═════ Exercise data ═════

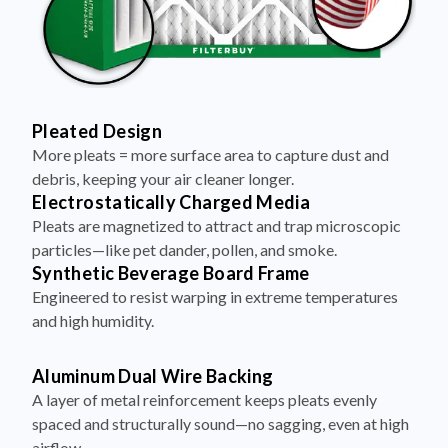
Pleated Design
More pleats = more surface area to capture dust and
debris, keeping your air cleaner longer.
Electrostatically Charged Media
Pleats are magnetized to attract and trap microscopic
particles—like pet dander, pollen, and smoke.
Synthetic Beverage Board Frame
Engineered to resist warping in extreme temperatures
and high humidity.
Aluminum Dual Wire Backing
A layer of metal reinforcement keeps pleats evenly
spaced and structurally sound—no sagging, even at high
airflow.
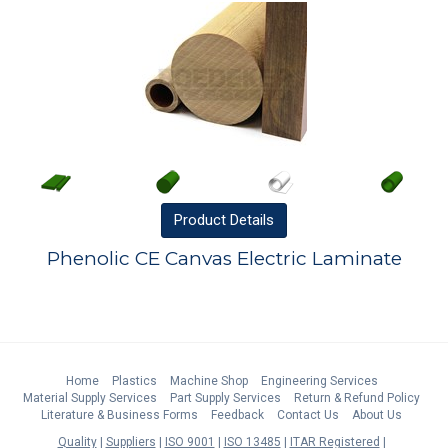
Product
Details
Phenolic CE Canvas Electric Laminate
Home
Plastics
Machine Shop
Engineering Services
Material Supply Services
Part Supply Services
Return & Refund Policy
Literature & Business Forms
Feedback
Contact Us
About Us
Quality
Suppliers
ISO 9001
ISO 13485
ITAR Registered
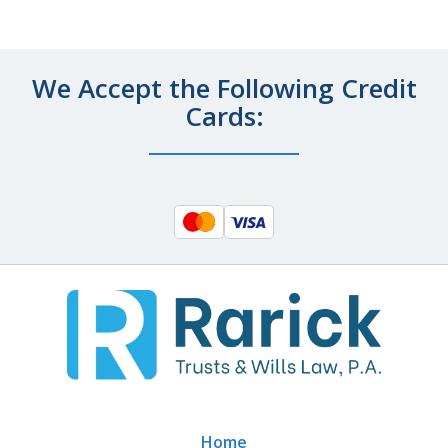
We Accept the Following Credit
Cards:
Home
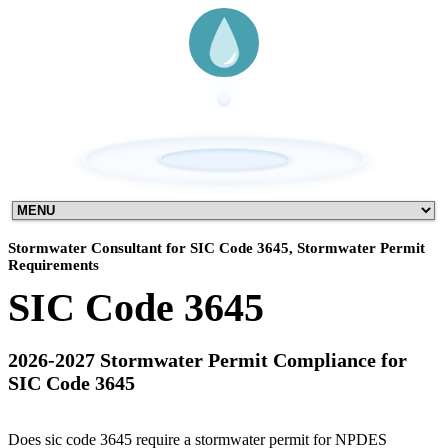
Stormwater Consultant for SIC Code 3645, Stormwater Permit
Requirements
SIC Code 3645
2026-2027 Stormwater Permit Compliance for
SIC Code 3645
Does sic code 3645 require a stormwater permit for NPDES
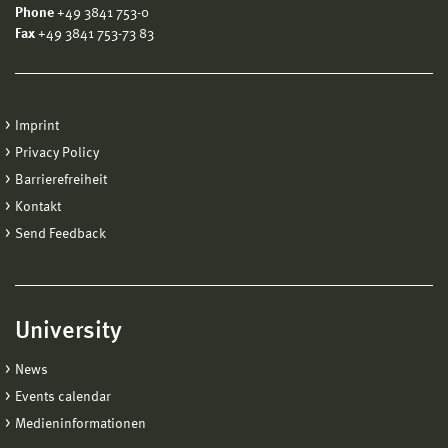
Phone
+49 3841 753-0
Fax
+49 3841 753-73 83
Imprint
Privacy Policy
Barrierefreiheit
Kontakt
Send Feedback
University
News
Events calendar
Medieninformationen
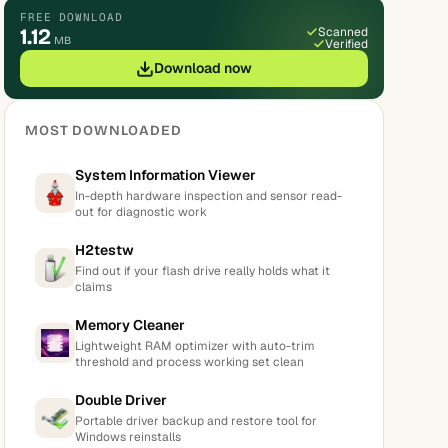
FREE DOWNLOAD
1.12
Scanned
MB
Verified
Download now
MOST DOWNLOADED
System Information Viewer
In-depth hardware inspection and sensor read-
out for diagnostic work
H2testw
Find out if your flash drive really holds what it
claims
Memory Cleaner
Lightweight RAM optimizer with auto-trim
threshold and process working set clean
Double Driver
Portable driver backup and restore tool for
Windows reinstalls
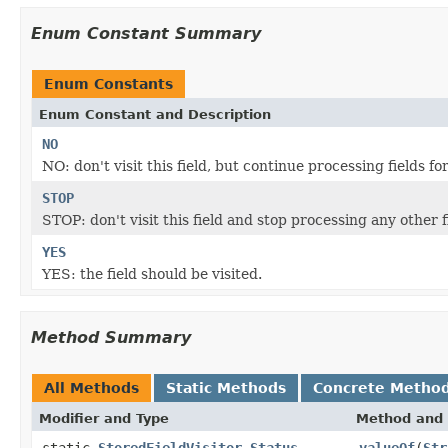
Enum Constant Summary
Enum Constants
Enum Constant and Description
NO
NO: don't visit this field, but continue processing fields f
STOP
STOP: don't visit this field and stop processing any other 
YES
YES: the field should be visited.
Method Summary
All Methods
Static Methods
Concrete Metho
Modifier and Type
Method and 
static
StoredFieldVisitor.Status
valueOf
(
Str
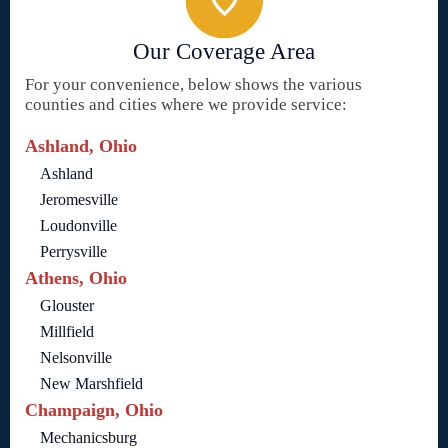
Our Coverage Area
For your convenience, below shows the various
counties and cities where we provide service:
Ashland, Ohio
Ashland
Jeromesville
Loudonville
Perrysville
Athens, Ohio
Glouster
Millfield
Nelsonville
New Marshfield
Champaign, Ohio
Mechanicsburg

═════

Assigned task: When copying the listing above, begin at its first line and stop after the line with "Download now", keeping each line exact and dropping the pictures.

Answer box:
Pleated Design
More pleats = more surface area to capture dust and
debris, keeping your air cleaner longer.
Electrostatically Charged Media
Pleats are magnetized to attract and trap microscopic
particles—like pet dander, pollen, and smoke.
Synthetic Beverage Board Frame
Engineered to resist warping in extreme temperatures
and high humidity.
Aluminum Dual Wire Backing
A layer of metal reinforcement keeps pleats evenly
spaced and structurally sound—no sagging, even at high
airflow.
Product
Details
Phenolic CE Canvas Electric Laminate
Home
Plastics
Machine Shop
Engineering Services
Material Supply Services
Part Supply Services
Return & Refund Policy
Literature & Business Forms
Feedback
Contact Us
About Us
Quality
Suppliers
ISO 9001
ISO 13485
ITAR Registered
We Accept the Following Credit
Cards:
Home
Stormwater Consultant for SIC Code 3645, Stormwater Permit
Requirements
SIC Code 3645
2026-2027 Stormwater Permit Compliance for
SIC Code 3645
Does sic code 3645 require a stormwater permit for NPDES
Phone
+49 3841 753-0
Fax
+49 3841 753-73 83
Imprint
Privacy Policy
Barrierefreiheit
Kontakt
Send Feedback
University
News
Events calendar
Medieninformationen
FREE DOWNLOAD
1.12
Scanned
MB
Verified
Download now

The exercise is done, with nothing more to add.